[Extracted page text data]
* * * * *
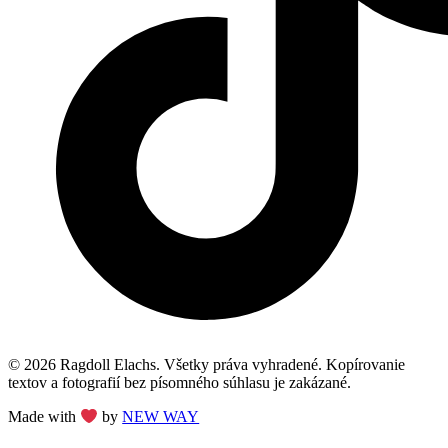
© 2026 Ragdoll Elachs. Všetky práva vyhradené. Kopírovanie
textov a fotografií bez písomného súhlasu je zakázané.
Made with
by
NEW WAY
* * * * *
WHAT IS BEING ASKED
Set down no line except those from the one with "textov a fotografií" to the last line of the data, inclusive, each exactly as written.

SOLUTION TO THIS EXERCISE
textov a fotografií bez písomného súhlasu je zakázané.
Made with
by
NEW WAY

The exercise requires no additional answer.